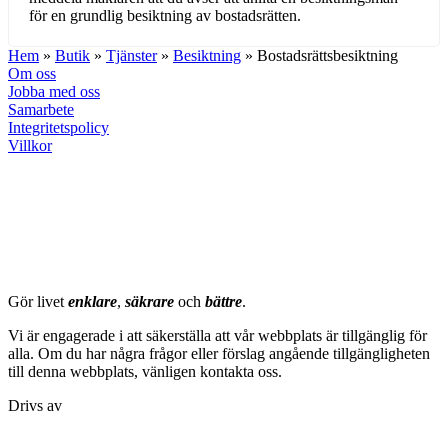
för en grundlig besiktning av bostadsrätten.
Hem
»
Butik
»
Tjänster
»
Besiktning
»
Bostadsrättsbesiktning
Om oss
Jobba med oss
Samarbete
Integritetspolicy
Villkor
milströms
Gör livet
enklare
,
säkrare
och
bättre
.
Vi är engagerade i att säkerställa att vår webbplats är tillgänglig för
alla. Om du har några frågor eller förslag angående tillgängligheten
till denna webbplats, vänligen kontakta oss.
Drivs av
milströms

### What the task asks
Transcribe the listing above in full. Pictures are not part of the copy.

### Response to this task
för en grundlig besiktning av bostadsrätten.
Hem
»
Butik
»
Tjänster
»
Besiktning
»
Bostadsrättsbesiktning
Om oss
Jobba med oss
Samarbete
Integritetspolicy
Villkor
milströms
Gör livet
enklare
,
säkrare
och
bättre
.
Vi är engagerade i att säkerställa att vår webbplats är tillgänglig för
alla. Om du har några frågor eller förslag angående tillgängligheten
till denna webbplats, vänligen kontakta oss.
Drivs av
milströms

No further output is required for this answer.